You are viewing a plain text version of this content. The canonical link for it is here.
Posted to user@hbase.apache.org by Aaron Kimball <ak...@gmail.com> on 2012/11/14 23:18:36 UTC

Announcing KijiSchema for HBase schema management

HBase fans,

I’m writing to announce the first release of KijiSchema, a new project to
help developers build applications on HBase. You can download it at
www.kiji.org. It is open source and published under the Apache 2 license.

KijiSchema simplifies the development of applications on HBase by providing
developer-friendly Java APIs for storing and managing typed data using Avro.

As an application grows, developers can gracefully evolve the application
schema at the cell level to handle new fields. These features are
particularly well suited for entity-centric data schemas where all
information about a given entity, including dimensional and transaction
data, is encoded within the same row.

Column names and associations of columns with schemas are maintained in a
data dictionary; developers don’t need to rely on reading source code to
remember where data is stored.

Table schemas can be defined in JSON or by using KijiSchema’s declarative
DDL. Developers can also easily run MapReduce over Kiji tables in HBase
using included MR Input- and OutputFormats.

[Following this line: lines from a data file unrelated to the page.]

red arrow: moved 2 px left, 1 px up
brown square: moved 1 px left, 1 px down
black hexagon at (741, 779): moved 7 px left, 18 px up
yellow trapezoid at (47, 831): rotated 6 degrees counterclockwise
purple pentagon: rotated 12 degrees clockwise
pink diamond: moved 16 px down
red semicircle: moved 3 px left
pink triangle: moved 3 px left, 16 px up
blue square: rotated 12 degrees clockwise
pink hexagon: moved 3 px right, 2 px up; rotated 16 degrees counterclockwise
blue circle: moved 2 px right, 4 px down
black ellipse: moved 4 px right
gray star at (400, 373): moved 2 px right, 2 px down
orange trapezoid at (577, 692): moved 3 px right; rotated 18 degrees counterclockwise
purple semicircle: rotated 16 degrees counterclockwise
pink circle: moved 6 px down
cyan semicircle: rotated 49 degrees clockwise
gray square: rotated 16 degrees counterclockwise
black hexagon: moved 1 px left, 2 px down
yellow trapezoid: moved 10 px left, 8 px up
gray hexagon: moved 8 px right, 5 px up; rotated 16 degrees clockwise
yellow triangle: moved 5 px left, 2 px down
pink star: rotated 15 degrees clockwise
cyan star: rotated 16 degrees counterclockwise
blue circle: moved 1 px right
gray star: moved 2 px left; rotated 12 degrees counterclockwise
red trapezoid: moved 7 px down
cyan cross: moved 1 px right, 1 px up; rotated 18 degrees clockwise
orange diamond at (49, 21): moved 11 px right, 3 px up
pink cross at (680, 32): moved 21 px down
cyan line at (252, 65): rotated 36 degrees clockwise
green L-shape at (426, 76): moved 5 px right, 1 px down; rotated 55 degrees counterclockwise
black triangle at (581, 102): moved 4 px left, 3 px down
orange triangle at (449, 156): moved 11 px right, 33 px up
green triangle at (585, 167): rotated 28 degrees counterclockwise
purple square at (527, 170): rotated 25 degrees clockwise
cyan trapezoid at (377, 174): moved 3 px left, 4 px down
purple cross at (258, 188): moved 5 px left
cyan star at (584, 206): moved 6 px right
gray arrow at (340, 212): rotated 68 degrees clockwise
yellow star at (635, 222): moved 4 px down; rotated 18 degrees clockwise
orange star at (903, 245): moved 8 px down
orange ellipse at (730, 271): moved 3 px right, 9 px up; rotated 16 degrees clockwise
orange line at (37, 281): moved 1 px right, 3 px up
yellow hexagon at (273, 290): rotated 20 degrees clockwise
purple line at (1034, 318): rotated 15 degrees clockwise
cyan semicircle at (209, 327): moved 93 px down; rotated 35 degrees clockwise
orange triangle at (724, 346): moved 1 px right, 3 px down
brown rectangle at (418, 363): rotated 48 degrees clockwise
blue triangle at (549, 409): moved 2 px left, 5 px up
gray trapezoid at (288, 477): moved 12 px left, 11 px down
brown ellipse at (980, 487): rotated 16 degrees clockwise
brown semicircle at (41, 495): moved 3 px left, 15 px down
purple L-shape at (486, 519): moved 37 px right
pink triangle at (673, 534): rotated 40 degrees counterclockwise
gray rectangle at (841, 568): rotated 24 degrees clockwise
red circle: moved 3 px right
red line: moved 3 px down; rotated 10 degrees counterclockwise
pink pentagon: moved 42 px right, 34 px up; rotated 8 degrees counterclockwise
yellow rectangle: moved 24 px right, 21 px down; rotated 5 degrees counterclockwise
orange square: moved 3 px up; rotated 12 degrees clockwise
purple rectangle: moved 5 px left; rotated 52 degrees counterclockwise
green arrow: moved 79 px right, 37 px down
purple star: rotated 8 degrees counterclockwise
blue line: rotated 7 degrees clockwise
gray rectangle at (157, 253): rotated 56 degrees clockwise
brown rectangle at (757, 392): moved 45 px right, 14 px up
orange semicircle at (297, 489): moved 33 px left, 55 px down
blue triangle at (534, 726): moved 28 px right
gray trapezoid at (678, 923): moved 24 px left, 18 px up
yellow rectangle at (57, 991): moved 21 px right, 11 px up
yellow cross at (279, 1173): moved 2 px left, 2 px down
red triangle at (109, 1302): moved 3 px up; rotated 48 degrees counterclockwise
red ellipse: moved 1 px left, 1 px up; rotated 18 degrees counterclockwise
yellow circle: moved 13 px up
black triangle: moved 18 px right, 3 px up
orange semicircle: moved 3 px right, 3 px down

KijiSchema is an open and highly modular system. It runs on top of an
existing HBase 0.92 (CDH4) cluster, and can be run entirely on the client
with no server-side daemons. KijiSchema can also be downloaded as part of a
Kiji BentoBox, which provides a clean install of a mini-cluster of Hadoop,
HBase and Kiji on your laptop in under 15 min. You do not need to have
Hadoop or HBase pre-installed to run the BentoBox.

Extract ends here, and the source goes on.